Она перечитывала это предложение снова и снова, пытаясь разгадать скрытый смысл.

В день её семнадцатилетия пришло особое письмо. В нём была фотография – падре Ричард стоял на террасе Палатинского холма, и в его глазах читалась глубокая задумчивость. На обороте надпись: «Семнадцать лет – возраст, когда сердце начинает слышать свою истинную мелодию. Не бойтесь следовать за ней».

Она спрятала фотографию в книгу сонетов, рядом с засушенной веточкой оливы.

Когда в мае он написал о своём скором возвращении, Оливия поняла: эти месяцы разлуки изменили что-то между ними. Переписка создала пространство для такой близости, какая была невозможна в строгих стенах Алтер-Эдж-Холла.

Они ещё не знали, что эти письма станут самым невинным и самым опасным, что было между ними.

ГЛАВА 10. Возвращение

Июнь разукрасил сады Алтер-Эдж-Холла пышным цветением. Но для Оливии лето началось лишь в тот день, когда по гравию аллеи заскрипели колёса знакомого автомобиля.

Она стояла у окна в музыкальном классе, случайно оказавшись там в этот час, и замерла, увидев его выходящим из машины. За эти месяцы он не изменился – тот же прямой стан, та же сдержанная элегантность в движениях. Но что-то было иное в его лице – отпечаток далёких дорог и внутренней усталости.

Оливия отошла от окна, внезапно осознав, как безумно бьётся её сердце. Она боялась этой встречи больше, чем ждала её.

Их встреча произошла в библиотеке через два дня после его возвращения. Он разбирал привезённые книги, когда она вошла – уже не девочка-подросток, а молодая женщина с серьёзным взглядом.

– Мисс Морган, – он обернулся, и в его голосе прозвучала лёгкая неуверенность, словно он видел то же изменение, что заметила в нём она.

– Падре Ричард, – её собственный голос показался ей странно спокойным, хотя внутри всё трепетало.

Он стал расспрашивать о занятиях, о музыке, но его взгляд говорил о другом. Он изучал её – новую линию щёк, более уверенную осанку, какую-то внутреннюю зрелость, появившуюся за время его отсутствия.

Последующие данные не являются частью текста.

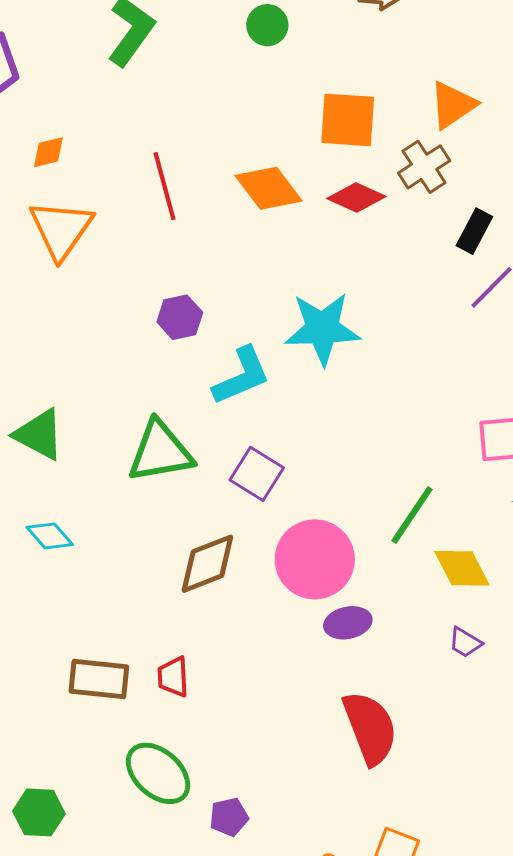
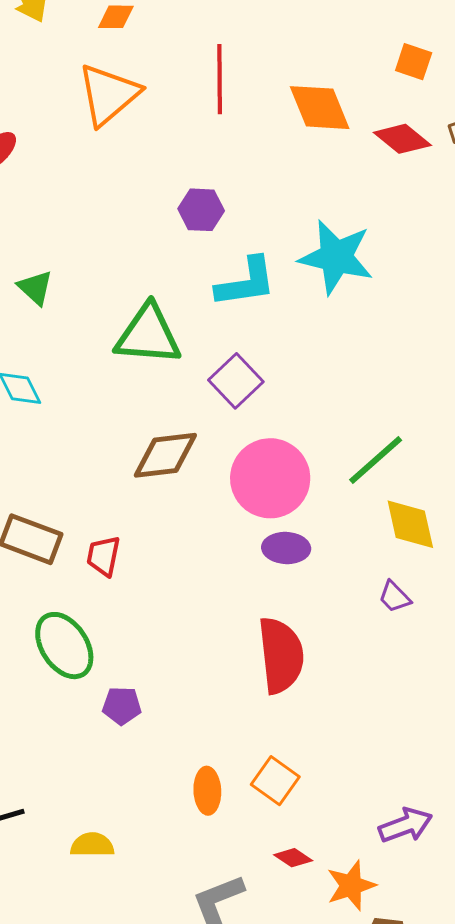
orange square: (348, 120) -> (414, 62), size x0.6
green triangle: (39, 434) -> (35, 288), size x0.7

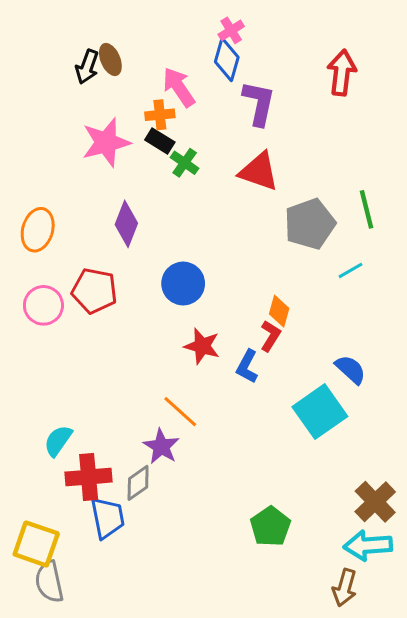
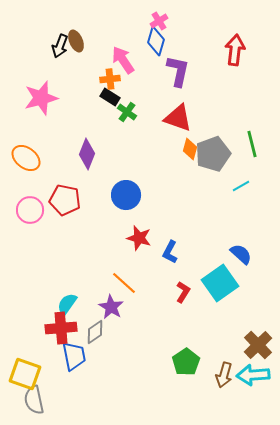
pink star: (106, 142) -> (41, 98), moved
orange ellipse: (38, 230) -> (26, 158), turned -68
orange diamond: (279, 311) -> (190, 149), moved
red L-shape: (270, 336) -> (183, 292), moved
cyan semicircle: (58, 441) -> (67, 304), moved
brown arrow: (345, 588) -> (224, 375), moved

– Вы получили все мои письма? – наконец спросил он, откладывая в сторону фолиант.

– Каждое, – ответила она, и в этом простом слове прозвучало всё: и ночи, проведённые за перечитыванием его строк, и засушенная олива между страниц Шекспира, и фотография на Палатинском холме.

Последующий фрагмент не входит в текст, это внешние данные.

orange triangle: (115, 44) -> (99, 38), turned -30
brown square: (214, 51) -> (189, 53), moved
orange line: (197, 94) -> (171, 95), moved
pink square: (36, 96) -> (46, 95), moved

В его глазах мелькнуло что-то тревожное, почти болезненное. Он отвернулся к окну.

– Рим… был испытанием, – проговорил он неожиданно откровенно. Там мне предложили место в ватиканской академии. Постоянную должность.

Оливия почувствовала, как холод пробежал по её спине.

– И вы… согласились?

Он медленно покачал головой, всё ещё глядя в сад.

– Я сказал, что моё место здесь.

В тишине библиотеки его слова прозвучали громче любого признания. Оливия поняла, что видит не того уверенного наставника, каким он был прежде, а человека, ведущего тяжёлую внутреннюю борьбу. Борьбу между долгом и… чем-то ещё, что она боялась назвать даже в мыслях.

– Ваши письма многое для меня значили, – тихо сказала она.

Он, наконец, повернулся к ней, и в его взгляде было то же смятение, что жило в её собственном сердце все эти месяцы.

– И ваши для меня, – его голос дрогнул. Больше, чем я могу позволить себе признать.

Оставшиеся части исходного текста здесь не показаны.